Two issues are involved here, beginning with the Trans-Pacific Partnership that has been a topic of discussion for the better part of a decade. The agreement would involve the United States and 11 other Pacific Rim countries, collectively accounting for about 40 percent of the world’s Gross Domestic Product. China, notably, is not involved, and the agreement would provide a counterweight to an economy that is the second biggest in the world.
The Trans-Pacific Partnership has, understandably, attracted its share of critics, in part because of the secretive nature of the negotiations. Some factions worry that further opening international trade would harm organized labor in the U.S. and that the proposal does not include adequate environmental protections. The criticisms deserve to be fully vetted, which is why many in Congress are leery of providing the president with Trade Promotion Authority, commonly known as fast-track authority.
Which brings us to the second issue involved, as the notion of fast-track authority has created an unusual coalition that includes Republicans, Obama and some Democratic legislators. The bill that would provide the authority was written by Sen. Orrin Hatch, R-Utah, and Rep. Paul Ryan, R-Wisc., in cooperation with Sen. Ron Wyden, D-Ore., the ranking Democrat on the Senate Finance Committee.

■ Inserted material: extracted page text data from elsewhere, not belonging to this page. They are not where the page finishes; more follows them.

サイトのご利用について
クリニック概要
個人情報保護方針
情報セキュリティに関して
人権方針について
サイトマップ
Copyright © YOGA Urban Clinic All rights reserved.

This bipartisan workmanship demonstrates the need for fast-track authority, as does any logical examination of the issue. Such authority would allow the administration to negotiate trade agreements and then bring them before Congress for a simple up-or-down vote. The alternative would be for Congress to manipulate and fine-tune the international agreement, which would then require the changes to be brought to the other 11 nations for approval — effectively killing any hopes for an agreement through bureaucratic meddling.
Lest anybody think that providing Obama with fast-track authority would be an example of the administration abusing its power, the most recent Trade Promotion Authority was granted to President George W. Bush in 2002. Congress long has recognized that having too many cooks dipping into agreements can spoil the soup, and such authority will be necessary to finalizing the Trans-Pacific Partnership.
The partnership, regardless of its final form, will have a vast impact on Washington. As the nation’s most trade-dependent state, a state in which roughly 40 percent of workers have a job related to international trade, the proposal has been greeted with both eager anticipation and with dread. The deal includes standards protecting the environment and labor, and covers issues including energy use, transparency and intellectual property. Most important, it codifies regulations for countries with looser standards than those in the United States, which Daniel Russel, assistant secretary for East Asian and Pacific Affairs in the U.S. State Department, described as “the price of admission” to the American market.
Whether or not those provide adequate protection for workers in the United States will be up to Congress. But first lawmakers should grant Obama the authority to present them with an intact agreement.